HOTAIR folds into a compact structure upon addition of magnesium

Having established a purification protocol for HOTAIR, we conducted a series of SEC and SV-AUC experiments to analyze the molecular compaction of HOTAIR after adding increasing concentrations of magnesium. The results obtained by SEC show that homogeneity of the preparation was maintained over a broad range of Mg2+ concentrations (0–25 mM MgCl2) (Figure S1). Higher concentrations of magnesium (up to 50 mM) led to nonspecific magnesium-driven aggregation (Figure S1). Increasing the concentration of magnesium had two major effects on the HOTAIR SV-AUC profile (Figure 1C). It produced an increase in the sedimentation coefficient and a decrease in UV absorption, both being typical effects observed during RNA folding (Sosnick and Pan, 2003). We fit the SV-AUC profiles to a Hill equation and obtained values for K1/2Mg = 8.6 ± 0.8 mM and n = 1.1 ± 0.1 (Figure 1D).
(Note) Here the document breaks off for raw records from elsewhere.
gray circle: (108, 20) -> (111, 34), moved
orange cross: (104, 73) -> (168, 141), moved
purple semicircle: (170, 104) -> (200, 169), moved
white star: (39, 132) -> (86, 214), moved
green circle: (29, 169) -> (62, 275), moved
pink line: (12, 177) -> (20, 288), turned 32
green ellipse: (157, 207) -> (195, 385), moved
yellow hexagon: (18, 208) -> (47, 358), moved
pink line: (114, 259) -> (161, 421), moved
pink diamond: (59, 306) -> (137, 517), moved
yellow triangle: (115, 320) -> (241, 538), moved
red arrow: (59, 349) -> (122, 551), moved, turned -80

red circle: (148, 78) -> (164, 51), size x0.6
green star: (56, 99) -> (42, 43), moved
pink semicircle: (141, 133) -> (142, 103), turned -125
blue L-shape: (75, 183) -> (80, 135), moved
Interestingly, K1/2Mg is less than that of the ai5γ group IIB intron (Su et al., 2003).

Taken together, both SV-AUC and SEC experiments suggest that 25 mM Mg2+ (three times the experimentally determined K1/2Mg) is a concentration of magnesium at which HOTAIR is fully folded and monodisperse and thus represents the optimal experimental condition to perform structural studies.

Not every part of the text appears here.